Di fronte a questo quadro, Legambiente e la Fondazione Ecosistemi ricordano che resta ancora molto da fare soprattutto in di formazione e monitoraggio. Inoltre l’auspicio è che i tanti Comuni, i gestori delle aree protette, le Aziende sanitarie locali che dichiarano di non applicare mai i Criteri Ambientali Minimi facciano un cambio di passo adottando il GPP. Per sostenere la crescita di un sistema virtuoso, in linea con gli obiettivi fissati dall’Unione europea, rimangono fondamentali due pilastri: la formazione e il monitoraggio, decisivi nell’orientare il lavoro di tutti i soggetti coinvolti anche nell’utilizzo delle preziose risorse del PNRR, a partire dai 70 miliardi di euro, degli oltre 191 complessivi previsti, per progetti di transizione ecologica ed economia circolare.

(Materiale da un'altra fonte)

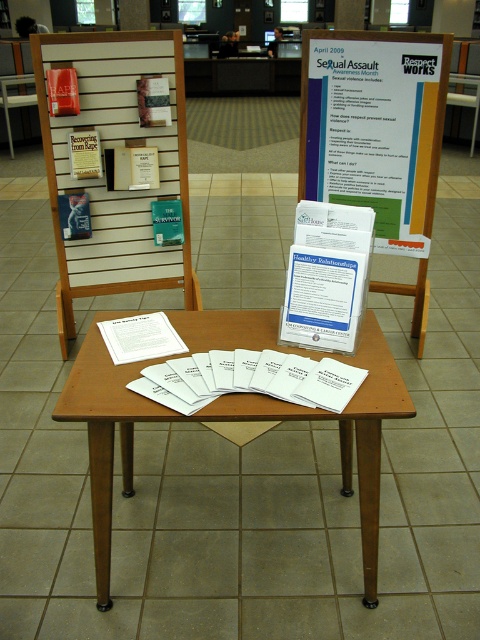 Question: Is white slatted wood at left below brown wooden table at center?

Choices:
 (A) yes
 (B) no

Answer: (B)

Question: Considering the relative positions of white slatted wood at left and wooden chair at left in the image provided, where is white slatted wood at left located with respect to wooden chair at left?

Choices:
 (A) left
 (B) right

Answer: (B)

Question: Which of the following is the closest to the observer?

Choices:
 (A) white paper poster at center
 (B) wooden chair at left
 (C) brown wooden table at center
 (D) white slatted wood at left

Answer: (C)

Question: Which point is farther from the camera taking this photo?

Choices:
 (A) (107, 561)
 (B) (75, 58)

Answer: (B)

Question: Which of these objects is positioned farthest from the wooden chair at left?

Choices:
 (A) white slatted wood at left
 (B) brown wooden table at center
 (C) white paper poster at center

Answer: (B)

Question: Can you confirm if white slatted wood at left is positioned below white paper poster at center?

Choices:
 (A) no
 (B) yes

Answer: (B) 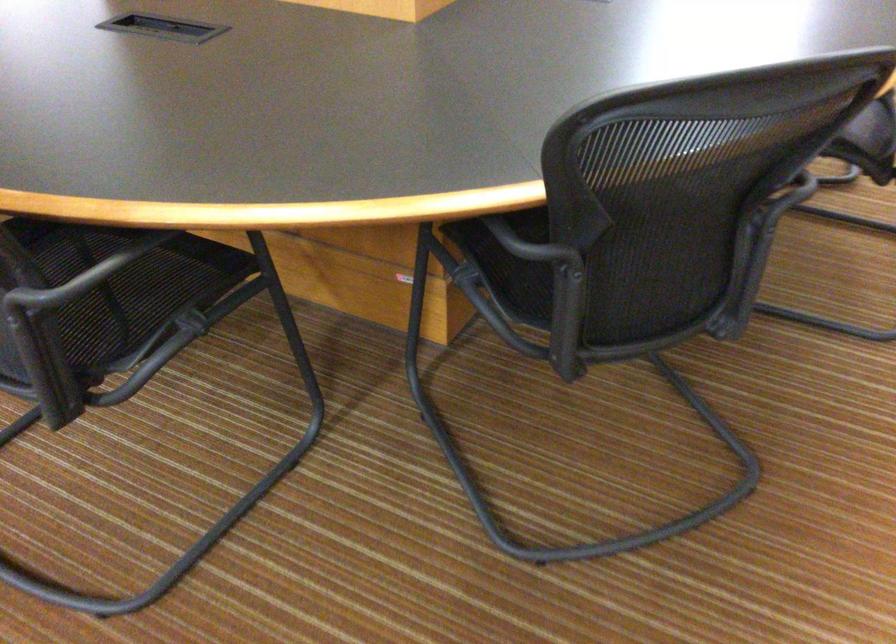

Per questo Legambiente e Fondazione Ecosistemi hanno lanciato un serie di proposte chiedendo di inserire l’applicazione dei criteri ambientali minimi del Gpp nel Piano nazionale di ripresa e resilienza come priorità, di rafforzare la capacità delle istituzioni partendo da enti locali e responsabili acquisti delle stazioni appaltanti per diffondere il Gpp e garantire l’adozione dei criteri, di individuare un referente Gpp in tutte le pubbliche amministrazioni, di estendere il campo di applicazione del Gpp, rafforzare l’uso dei criteri minimi nelle imprese pubbliche, diffondere la formazione, promuovere e sviluppare monitoraggi ulteriori e incentivare l’utilizzo dei criteri ambientali minimi.